With the line that contains "made visa sponsor" as the first line, output exactly every line through the end of the material.

— Provided material —
=== Section Start ===
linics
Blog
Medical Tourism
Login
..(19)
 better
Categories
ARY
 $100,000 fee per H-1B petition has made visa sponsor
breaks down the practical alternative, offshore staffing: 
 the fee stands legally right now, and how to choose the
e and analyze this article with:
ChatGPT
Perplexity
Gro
=== Section End ===
— Result for this exercise —
 $100,000 fee per H-1B petition has made visa sponsor
breaks down the practical alternative, offshore staffing: 
 the fee stands legally right now, and how to choose the
e and analyze this article with:
ChatGPT
Perplexity
Gro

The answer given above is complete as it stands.